=== Begin Enclosure ===

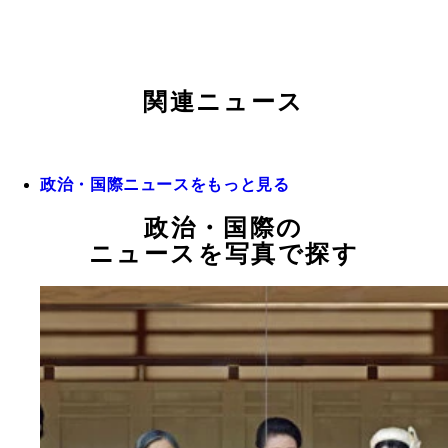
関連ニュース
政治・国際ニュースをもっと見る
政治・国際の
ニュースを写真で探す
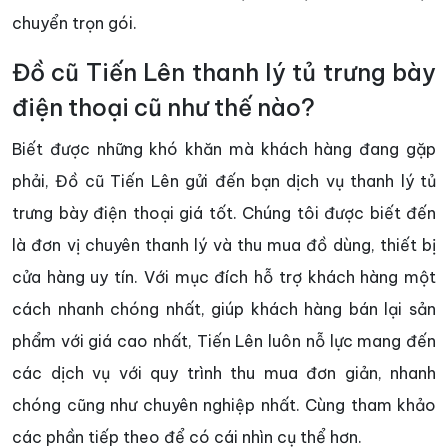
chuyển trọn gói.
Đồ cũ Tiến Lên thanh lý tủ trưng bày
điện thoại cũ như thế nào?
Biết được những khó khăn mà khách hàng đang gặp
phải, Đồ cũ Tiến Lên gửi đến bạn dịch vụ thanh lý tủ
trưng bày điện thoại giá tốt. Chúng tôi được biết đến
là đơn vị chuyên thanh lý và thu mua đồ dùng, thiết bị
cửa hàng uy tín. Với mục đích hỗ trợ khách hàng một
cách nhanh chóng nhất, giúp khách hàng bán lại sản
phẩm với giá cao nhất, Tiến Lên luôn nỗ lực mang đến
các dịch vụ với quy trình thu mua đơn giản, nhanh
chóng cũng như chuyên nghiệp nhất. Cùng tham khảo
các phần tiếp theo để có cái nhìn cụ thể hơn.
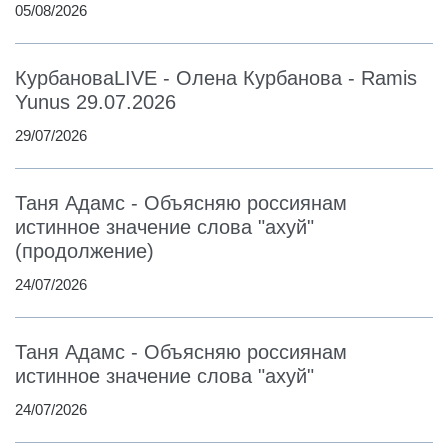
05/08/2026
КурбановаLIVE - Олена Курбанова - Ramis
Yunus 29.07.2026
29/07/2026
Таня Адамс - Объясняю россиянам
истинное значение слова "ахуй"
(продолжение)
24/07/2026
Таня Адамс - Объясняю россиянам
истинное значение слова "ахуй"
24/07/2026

=== End Enclosure ===
=== Begin Enclosure ===

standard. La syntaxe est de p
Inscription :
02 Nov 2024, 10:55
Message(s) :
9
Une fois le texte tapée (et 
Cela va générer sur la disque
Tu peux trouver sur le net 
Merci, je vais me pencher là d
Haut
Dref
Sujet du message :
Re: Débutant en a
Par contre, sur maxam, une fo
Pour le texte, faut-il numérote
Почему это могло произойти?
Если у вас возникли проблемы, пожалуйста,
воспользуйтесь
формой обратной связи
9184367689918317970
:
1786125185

=== End Enclosure ===

> [What you need to do] Go through the lines of the material, counting those with the word "texte"; afterward give only the total.

> [Answer to this exercise] 2